Cummings told Business Insider that Openai’s diversification across Chip Companies is “a play for long-term resiliency and innovation,” and increasing competition will reduce supply chain risk and lower chip prices.
Also, by striking deals with chip designers like AMD, Openai can hedge its dependence on Nvidia and spread risk into its supply chain, which is vulnerable to geopolitics and natural disasters.
AMD will catch up
AMD has been playing catch-up to Nvidia in the AI race for years. While the company has loyal customers and a thriving CPU business, its foothold in the world of AI Compute is more tenuous. A splashy deal with a company often called the frontrunner of the AI race is cool for chipmakers, according to Futurum Group CEO Daniel Newman.
“No single source can solve infrastructure demands, and what we are successful with in AI efforts will be invaluable in meeting the growing demand for AI infrastructure,” Newman said.
This deal also gives AMD a significant pipeline boost. AMD Chief Financial Officer Jean Hu said the deal is expected to provide the company with “tens of millions of dollars in revenue.”
While Nvidia’s investment in Openai was largely seen as support for Nvidia’s dominance of ChatGpt and its broader roadmap, Monday’s deal provides AMD with a bigger boost.
“Sam Altman has a huge incentive, the way this deal is structured, to succeed at AMD,” Newman said.
It all depends on Openai
In addition to investing in competition among shipmakers, these long trades also serve as a cordial demand signal. Or at least that’s what everyone involved hopes.

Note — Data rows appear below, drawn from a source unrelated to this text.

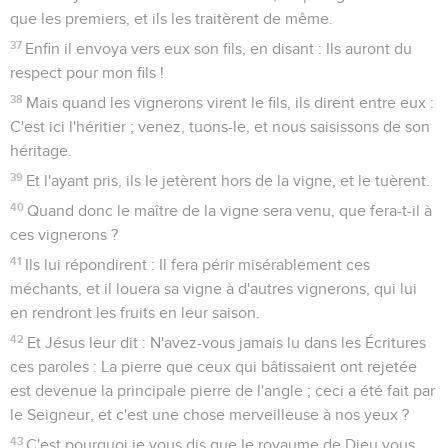
que les premiers, et ils les traitèrent de même.
37
Enfin il envoya vers eux son fils, en disant : Ils auront du
respect pour mon fils !
38
Mais quand les vignerons virent le fils, ils dirent entre eux :
C'est ici l'héritier ; venez, tuons-le, et nous saisissons de son
héritage.
39
Et l'ayant pris, ils le jetèrent hors de la vigne, et le tuèrent.
40
Quand donc le maître de la vigne sera venu, que fera-t-il à
ces vignerons ?
41
Ils lui répondirent : Il fera périr misérablement ces
méchants, et il louera sa vigne à d'autres vignerons, qui lui
en rendront les fruits en leur saison.
42
Et Jésus leur dit : N'avez-vous jamais lu dans les Écritures
ces paroles : La pierre que ceux qui bâtissaient ont rejetée
est devenue la principale pierre de l'angle ; ceci a été fait par
le Seigneur, et c'est une chose merveilleuse à nos yeux ?
43
C'est pourquoi je vous dis que le royaume de Dieu vous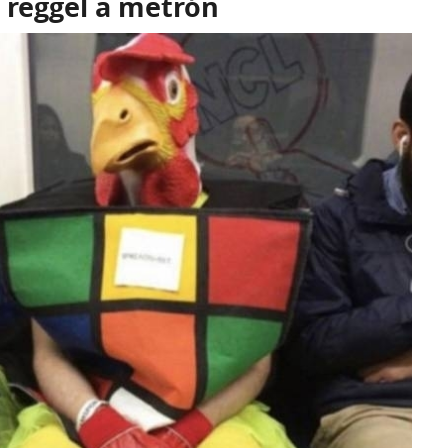
 reggel a metrón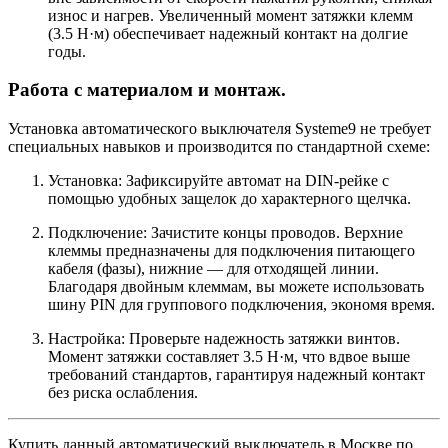
износ и нагрев. Увеличенный момент затяжки клемм
(3.5 Н·м) обеспечивает надежный контакт на долгие
годы.
Работа с материалом и монтаж.
Установка автоматического выключателя Systeme9 не требует
специальных навыков и производится по стандартной схеме:
Установка: Зафиксируйте автомат на DIN-рейке с
помощью удобных защелок до характерного щелчка.
Подключение: Зачистите концы проводов. Верхние
клеммы предназначены для подключения питающего
кабеля (фазы), нижние — для отходящей линии.
Благодаря двойным клеммам, вы можете использовать
шину PIN для группового подключения, экономя время.
Настройка: Проверьте надежность затяжки винтов.
Момент затяжки составляет 3.5 Н·м, что вдвое выше
требований стандартов, гарантируя надежный контакт
без риска ослабления.
Купить данный автоматический выключатель в Москве по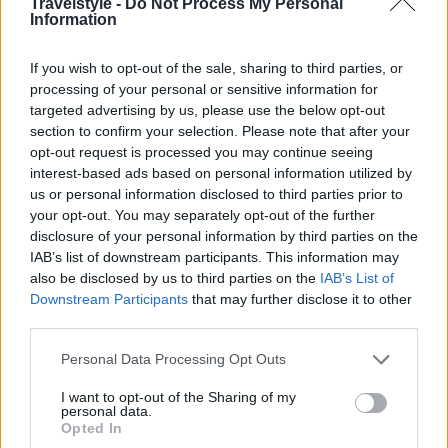
Travelstyle -
Do Not Process My Personal
Information
If you wish to opt-out of the sale, sharing to third parties, or
processing of your personal or sensitive information for
targeted advertising by us, please use the below opt-out
section to confirm your selection. Please note that after your
opt-out request is processed you may continue seeing
interest-based ads based on personal information utilized by
Στη Βόρεια Αμερική και για δεύτερο συνεχόμενο
us or personal information disclosed to third parties prior to
your opt-out. You may separately opt-out of the further
χειμώνα η Air France θα εκτελεί το απευθείας
disclosure of your personal information by third parties on the
δρομολόγιο μεταξύ Pointe-à-Pitre (Γουαδελούπη)
IAB’s list of downstream participants. This information may
also be disclosed by us to third parties on the
IAB’s List of
και Μόντρεαλ (Καναδά) από τις 22 Οκτωβρίου
Downstream Participants
that may further disclose it to other
2022, με δύο πτήσεις την εβδομάδα που θα
third parties.
πραγματοποιούνται με Airbus A320.
Please note that this website/app uses one or more Google
Personal Data Processing Opt Outs
services and may gather and store information including but
not limited to your visit or usage behaviour. You may click to
I want to opt-out of the Sharing of my
Επίσης, θα ξεκινήσει στις 12 Δεκεμβρίου 2022
personal data.
grant or deny consent to Google and its third-party tags to
Opted In
καθημερινά απευθείας δρομολόγια μεταξύ του
use your data for below specified purposes in below Google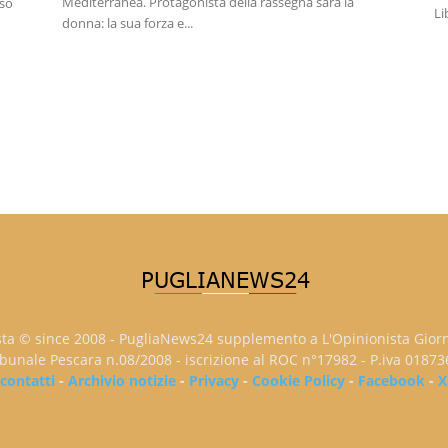
Mediterranea. Protagonista della rassegna sarà la
sso
Li
donna: la sua forza e...
sta © since 2008 - PugliaNews24 supplemento a L'Opinionista Gior
ribunale Pescara n.08/2008 - iscrizione al ROC n°17982 - P.iva 0187
contatti
-
Archivio notizie
-
Privacy
-
Cookie Policy
-
Facebook
-
X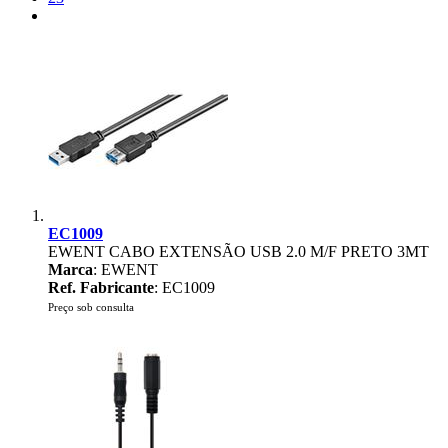
EC1009
EWENT CABO EXTENSÃO USB 2.0 M/F PRETO 3MT
Marca
: EWENT
Ref. Fabricante
: EC1009
Preço sob consulta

I’m worried that the bubble of AI hype is seeping through the summer and into the fall. Deals like this, and Nvidia’s eye-watering $100 billion investment in Openai last month, signal to the broader market that the infrastructure buildout of GPU-filled data centers is here to stay.
“The size of the investment underscores confidence in Openai’s long-term trajectory,” Bank of America’s Justin Post wrote earlier this month in response to Nvidia’s investment in Openai.
That said, while concerns about one chipmaker holding the future of AI may be waning, Openai’s dominance is growing.
These deals are only good business if Openai continues to grow. So, according to Bernstein’s Tongue’s Stacey Rasgon, Altman “has the power to either crash the world economy for a decade or take us to the promised land, and we don’t know which is in the cards right now.”